Massacre Rocks got it's name from a Indian attack that took place in 1862. This area being a part of the Oregon trail. I remember well the spectators sitting around the pine pole grounds cheering the contestants on as they competed for portions of the prize pool made up of entry fees. The mild summer afternoons at the rodeo grounds located next to the Snake River was a pleasant way for a young apprentice Cowboy to spend his week ends. The smell of Juniper trees and sawdust along with the sounds of Hank Williams, Hank Snow and Johnny Cash filled the air. The adults gathered around steel troughs filled with ice and water, containing cans of Olympia, and Ham's beer. I remember the cans were tin in those days and had to be opened with a beer opener. Yes this was a great time until the dreaded words of " Time for the sheep ride!!" rang out.

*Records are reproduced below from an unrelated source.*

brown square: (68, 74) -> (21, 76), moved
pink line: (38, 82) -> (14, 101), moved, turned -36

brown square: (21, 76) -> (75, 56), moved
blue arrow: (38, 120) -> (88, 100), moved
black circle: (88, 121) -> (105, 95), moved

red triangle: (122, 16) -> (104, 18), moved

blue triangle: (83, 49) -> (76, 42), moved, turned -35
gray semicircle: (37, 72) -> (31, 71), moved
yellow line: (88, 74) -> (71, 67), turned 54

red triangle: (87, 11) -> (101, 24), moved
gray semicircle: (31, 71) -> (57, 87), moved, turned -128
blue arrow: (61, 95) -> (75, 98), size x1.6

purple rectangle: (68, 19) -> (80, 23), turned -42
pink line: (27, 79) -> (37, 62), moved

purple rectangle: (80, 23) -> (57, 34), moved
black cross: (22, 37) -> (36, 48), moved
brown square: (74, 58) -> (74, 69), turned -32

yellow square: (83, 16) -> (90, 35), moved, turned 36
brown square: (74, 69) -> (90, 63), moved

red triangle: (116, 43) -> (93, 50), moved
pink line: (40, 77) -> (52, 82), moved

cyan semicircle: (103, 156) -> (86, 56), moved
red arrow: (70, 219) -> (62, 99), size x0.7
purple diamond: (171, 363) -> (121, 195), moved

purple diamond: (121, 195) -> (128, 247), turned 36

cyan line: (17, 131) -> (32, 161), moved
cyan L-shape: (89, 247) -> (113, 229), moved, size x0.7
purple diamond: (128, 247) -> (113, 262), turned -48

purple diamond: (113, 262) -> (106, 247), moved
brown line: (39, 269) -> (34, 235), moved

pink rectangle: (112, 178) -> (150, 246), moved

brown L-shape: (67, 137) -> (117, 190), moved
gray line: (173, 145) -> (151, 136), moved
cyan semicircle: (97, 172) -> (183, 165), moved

That's when the shivers of terror would set in.
For anyone not blessed enough to having been raised in Americas rural west. Sheep riding or Mutton Busting is a sadistic rodeo activity where innocent children are placed on the back of equally innocent sheep and turned loose for their gleeful parents to watch and cheer on. I do not believe there has ever been a case where a child looked forward to this always embarrassing and sometimes crippling event. It was all for the adults.

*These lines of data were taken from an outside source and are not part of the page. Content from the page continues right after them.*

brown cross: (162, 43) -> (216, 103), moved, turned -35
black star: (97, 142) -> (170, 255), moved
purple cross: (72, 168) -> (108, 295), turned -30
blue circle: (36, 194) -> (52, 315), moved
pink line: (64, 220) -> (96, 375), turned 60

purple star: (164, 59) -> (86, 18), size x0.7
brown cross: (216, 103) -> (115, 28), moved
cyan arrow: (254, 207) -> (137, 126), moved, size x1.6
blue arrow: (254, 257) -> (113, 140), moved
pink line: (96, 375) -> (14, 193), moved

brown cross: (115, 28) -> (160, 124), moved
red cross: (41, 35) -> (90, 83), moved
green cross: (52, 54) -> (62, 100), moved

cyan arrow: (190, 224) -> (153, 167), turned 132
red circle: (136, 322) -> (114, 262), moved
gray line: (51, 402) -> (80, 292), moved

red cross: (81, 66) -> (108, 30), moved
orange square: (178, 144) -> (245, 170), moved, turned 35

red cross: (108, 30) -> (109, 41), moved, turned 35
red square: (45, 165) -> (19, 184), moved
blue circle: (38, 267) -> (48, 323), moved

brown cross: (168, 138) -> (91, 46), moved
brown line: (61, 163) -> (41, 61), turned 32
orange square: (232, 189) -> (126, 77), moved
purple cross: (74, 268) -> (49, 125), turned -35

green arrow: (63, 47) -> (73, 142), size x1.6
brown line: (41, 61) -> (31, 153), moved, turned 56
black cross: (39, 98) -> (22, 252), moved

I remember being put on a very angry Ewes back and griping a string placed in my hands and hearing my fathers booming voice saying " Hang on boy, she looks like a mean one"! My sense of survival quickly helped me decide that the string was not the best handle and I grabbed two fist fulls of Suffolk wool, Right then the gate flew open and the she devil of mutton launched herself into the Idaho sky. The following few seconds seemed like a eternity as the woolly kangaroo I was clinging to did its best imitation of a jack hammer. I soon found myself wrenched free of the beast and I flew through the air and landed with a resounding plop on the ground. As my senses came back I picked my self up, and started dusting off my britches realising I was unhurt! I could hear the small crowd cheering. And was about to take a bow when I heard my Dads unmistakable voice laughingly shout " run boy! Run for your life"! I stole a look over my shoulder and saw that the sheep had made a circle around the arena and was now on a high speed course to run me down. I let out a scream of absolute terror and headed at top speed for the corral fence. All around me I heard adults laughing and cheering me on. I was obviously providing them with more entertainment then they had bargained for. Just as the pole coral seemed within reach I felt a horrible burst of pain on my young butt as the Ewe collided with me and for the second time in about sixty seconds I was airborne. By some miracle I flew between the poles on the corral, not hitting them and landed in a heap outside the arena. As I was deciding if I was alive or not I felt myself being picked up and my father was dusting me off. I will never forget the pats on my back and adult congratulations heaped on me. I was just astonished that I had survived such a horrible experience and was about to take the aforementioned bow when I heard my Dad say. "Good job Son, you made the finals! you get to go again in about 10 minutes"!